Reproduce, character for character, the lines below from the first through the one with "personens situasjon.". Leave pictures out.

(INPUT DATA Opens)

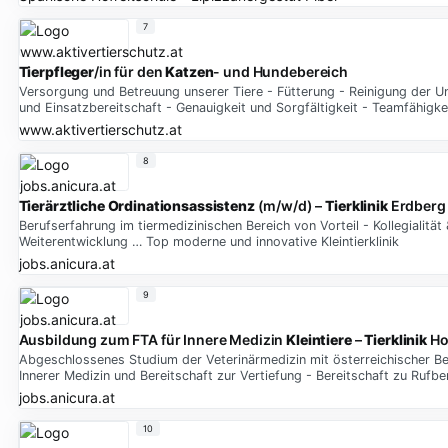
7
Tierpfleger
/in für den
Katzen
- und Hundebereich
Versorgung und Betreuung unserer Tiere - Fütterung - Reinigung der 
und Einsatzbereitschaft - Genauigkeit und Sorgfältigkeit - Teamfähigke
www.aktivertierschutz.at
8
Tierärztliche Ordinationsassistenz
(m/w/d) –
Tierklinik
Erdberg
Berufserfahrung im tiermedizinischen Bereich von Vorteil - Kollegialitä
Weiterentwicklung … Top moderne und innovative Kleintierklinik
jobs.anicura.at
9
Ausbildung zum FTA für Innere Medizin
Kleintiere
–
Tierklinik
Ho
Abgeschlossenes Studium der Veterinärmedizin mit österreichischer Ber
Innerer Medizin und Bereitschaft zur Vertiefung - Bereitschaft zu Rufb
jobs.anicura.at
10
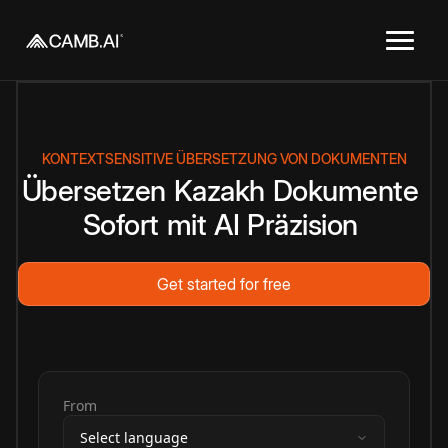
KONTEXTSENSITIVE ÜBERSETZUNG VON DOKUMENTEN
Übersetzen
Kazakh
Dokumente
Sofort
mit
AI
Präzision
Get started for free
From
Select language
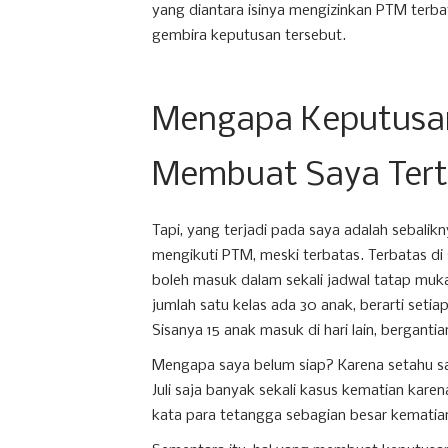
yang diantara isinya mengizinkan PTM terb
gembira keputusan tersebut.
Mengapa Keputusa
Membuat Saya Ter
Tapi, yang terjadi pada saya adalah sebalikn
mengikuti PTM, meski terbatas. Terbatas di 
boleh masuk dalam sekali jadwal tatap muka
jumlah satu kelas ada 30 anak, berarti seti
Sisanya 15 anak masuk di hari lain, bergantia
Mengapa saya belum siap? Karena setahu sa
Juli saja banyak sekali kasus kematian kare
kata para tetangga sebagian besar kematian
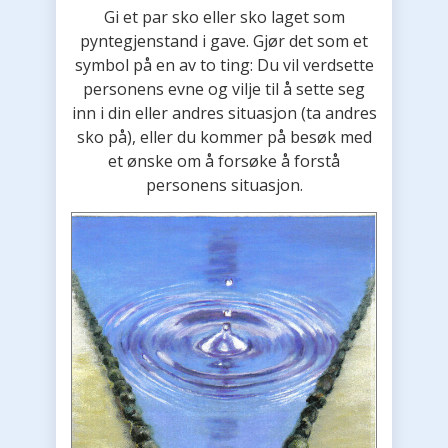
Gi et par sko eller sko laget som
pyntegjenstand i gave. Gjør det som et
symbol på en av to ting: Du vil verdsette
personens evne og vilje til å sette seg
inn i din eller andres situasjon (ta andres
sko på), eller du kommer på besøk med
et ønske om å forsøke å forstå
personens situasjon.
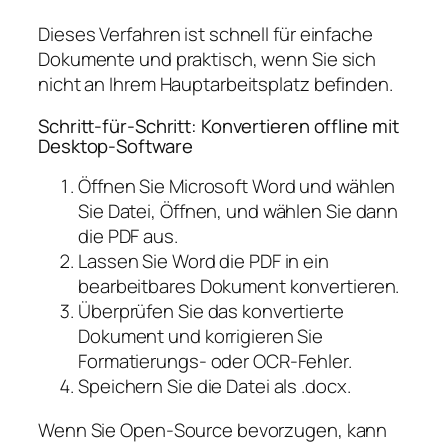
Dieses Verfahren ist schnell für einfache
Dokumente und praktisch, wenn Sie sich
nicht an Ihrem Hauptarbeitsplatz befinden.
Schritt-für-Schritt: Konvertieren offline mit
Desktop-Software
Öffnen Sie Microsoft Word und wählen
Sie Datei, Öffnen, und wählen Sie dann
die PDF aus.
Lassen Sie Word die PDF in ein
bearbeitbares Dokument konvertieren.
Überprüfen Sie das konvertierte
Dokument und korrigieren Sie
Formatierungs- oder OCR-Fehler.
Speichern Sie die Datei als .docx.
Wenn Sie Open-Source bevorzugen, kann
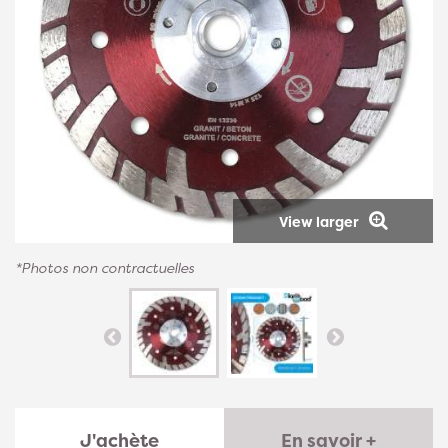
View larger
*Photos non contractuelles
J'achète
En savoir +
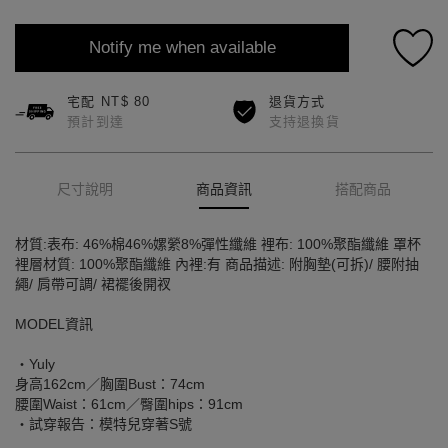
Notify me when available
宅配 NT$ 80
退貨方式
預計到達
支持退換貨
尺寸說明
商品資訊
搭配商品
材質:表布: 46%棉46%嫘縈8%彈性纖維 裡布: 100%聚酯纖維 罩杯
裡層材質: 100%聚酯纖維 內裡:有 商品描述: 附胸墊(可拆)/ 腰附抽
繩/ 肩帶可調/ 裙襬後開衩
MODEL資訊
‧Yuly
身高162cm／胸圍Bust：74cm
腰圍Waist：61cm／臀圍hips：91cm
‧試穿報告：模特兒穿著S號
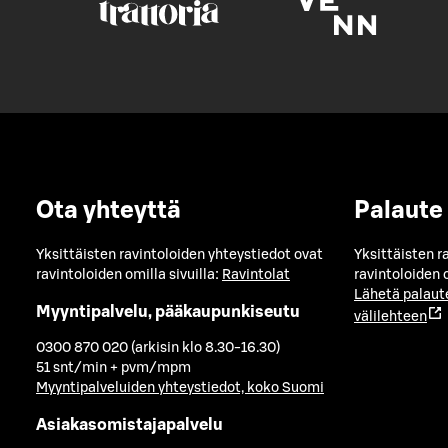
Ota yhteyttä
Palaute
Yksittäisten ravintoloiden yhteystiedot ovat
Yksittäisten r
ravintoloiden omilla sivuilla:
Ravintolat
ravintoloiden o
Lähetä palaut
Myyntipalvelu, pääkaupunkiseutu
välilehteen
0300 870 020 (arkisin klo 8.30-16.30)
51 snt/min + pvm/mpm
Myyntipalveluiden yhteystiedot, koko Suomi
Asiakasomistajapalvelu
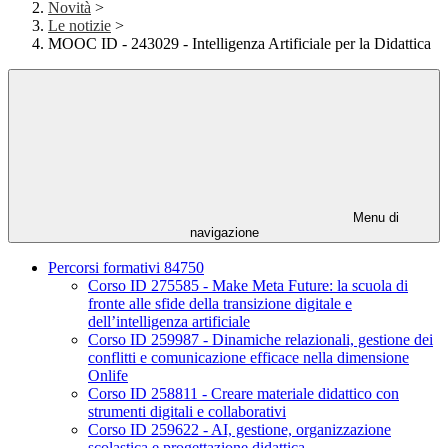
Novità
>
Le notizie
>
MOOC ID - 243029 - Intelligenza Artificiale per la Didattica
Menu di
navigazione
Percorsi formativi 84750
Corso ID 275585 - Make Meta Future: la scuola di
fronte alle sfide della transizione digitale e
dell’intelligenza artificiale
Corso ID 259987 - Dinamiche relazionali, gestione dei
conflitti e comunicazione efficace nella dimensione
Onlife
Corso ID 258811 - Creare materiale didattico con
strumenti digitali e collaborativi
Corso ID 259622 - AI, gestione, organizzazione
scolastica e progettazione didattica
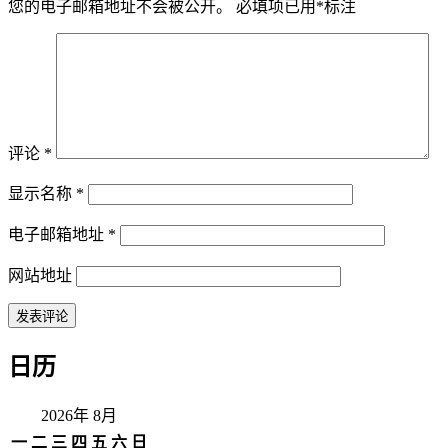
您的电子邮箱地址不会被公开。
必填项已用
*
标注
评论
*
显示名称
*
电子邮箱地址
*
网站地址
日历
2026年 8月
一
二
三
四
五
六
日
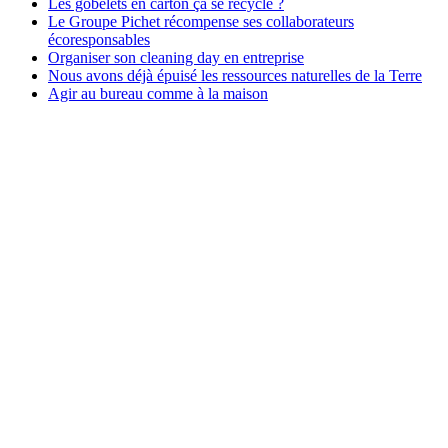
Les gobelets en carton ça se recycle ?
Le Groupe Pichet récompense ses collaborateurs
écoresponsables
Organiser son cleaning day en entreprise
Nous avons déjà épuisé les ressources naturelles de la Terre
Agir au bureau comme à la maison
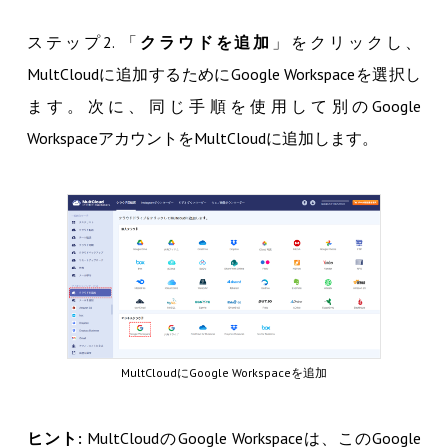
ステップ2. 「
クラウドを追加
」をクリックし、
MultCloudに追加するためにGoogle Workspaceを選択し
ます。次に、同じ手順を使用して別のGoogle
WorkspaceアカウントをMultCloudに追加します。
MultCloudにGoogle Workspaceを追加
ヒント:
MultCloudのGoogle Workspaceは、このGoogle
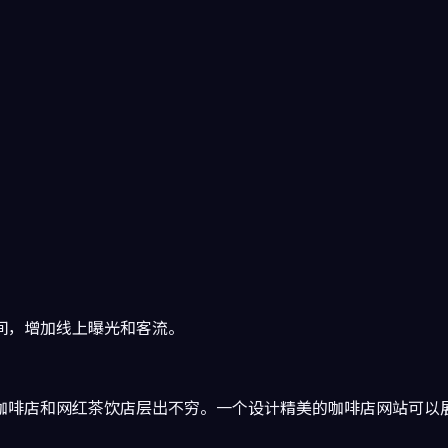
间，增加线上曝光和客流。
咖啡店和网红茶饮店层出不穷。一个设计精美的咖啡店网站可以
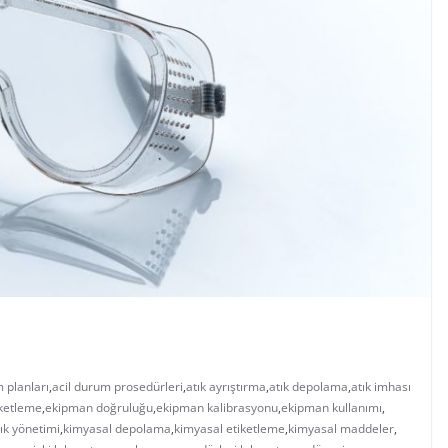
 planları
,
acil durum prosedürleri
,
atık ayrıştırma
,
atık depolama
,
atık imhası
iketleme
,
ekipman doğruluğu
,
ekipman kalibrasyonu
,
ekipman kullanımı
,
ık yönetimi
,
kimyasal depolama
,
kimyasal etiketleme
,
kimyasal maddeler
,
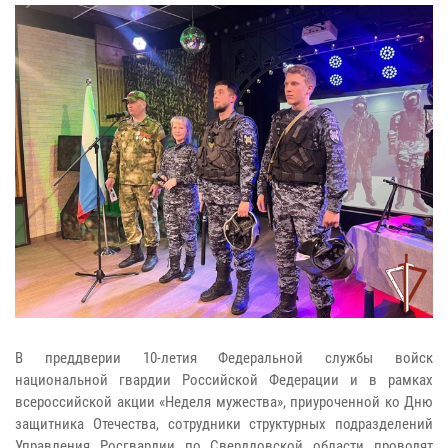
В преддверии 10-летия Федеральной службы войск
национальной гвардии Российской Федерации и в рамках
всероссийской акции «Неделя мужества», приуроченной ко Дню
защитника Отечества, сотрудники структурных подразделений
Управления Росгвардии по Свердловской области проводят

(INPUT DATA Closes)

> _EXERCISE RESPONSE_:
7
Tierpfleger
/in für den
Katzen
- und Hundebereich
Versorgung und Betreuung unserer Tiere - Fütterung - Reinigung der 
und Einsatzbereitschaft - Genauigkeit und Sorgfältigkeit - Teamfähigke
www.aktivertierschutz.at
8
Tierärztliche Ordinationsassistenz
(m/w/d) –
Tierklinik
Erdberg
Berufserfahrung im tiermedizinischen Bereich von Vorteil - Kollegialitä
Weiterentwicklung … Top moderne und innovative Kleintierklinik
jobs.anicura.at
9
Ausbildung zum FTA für Innere Medizin
Kleintiere
–
Tierklinik
Ho
Abgeschlossenes Studium der Veterinärmedizin mit österreichischer Ber
Innerer Medizin und Bereitschaft zur Vertiefung - Bereitschaft zu Rufb
jobs.anicura.at
10
KONTEXTSENSITIVE ÜBERSETZUNG VON DOKUMENTEN
Übersetzen
Kazakh
Dokumente
Sofort
mit
AI
Präzision
Get started for free
From
Select language
yang diantara isinya mengizinkan PTM terb
gembira keputusan tersebut.
Mengapa Keputusa
Membuat Saya Ter
Tapi, yang terjadi pada saya adalah sebalikn
mengikuti PTM, meski terbatas. Terbatas di 
boleh masuk dalam sekali jadwal tatap muka
jumlah satu kelas ada 30 anak, berarti seti
Sisanya 15 anak masuk di hari lain, bergantia
Mengapa saya belum siap? Karena setahu sa
Juli saja banyak sekali kasus kematian kare
kata para tetangga sebagian besar kematian
Gi et par sko eller sko laget som
pyntegjenstand i gave. Gjør det som et
symbol på en av to ting: Du vil verdsette
personens evne og vilje til å sette seg
inn i din eller andres situasjon (ta andres
sko på), eller du kommer på besøk med
et ønske om å forsøke å forstå
personens situasjon.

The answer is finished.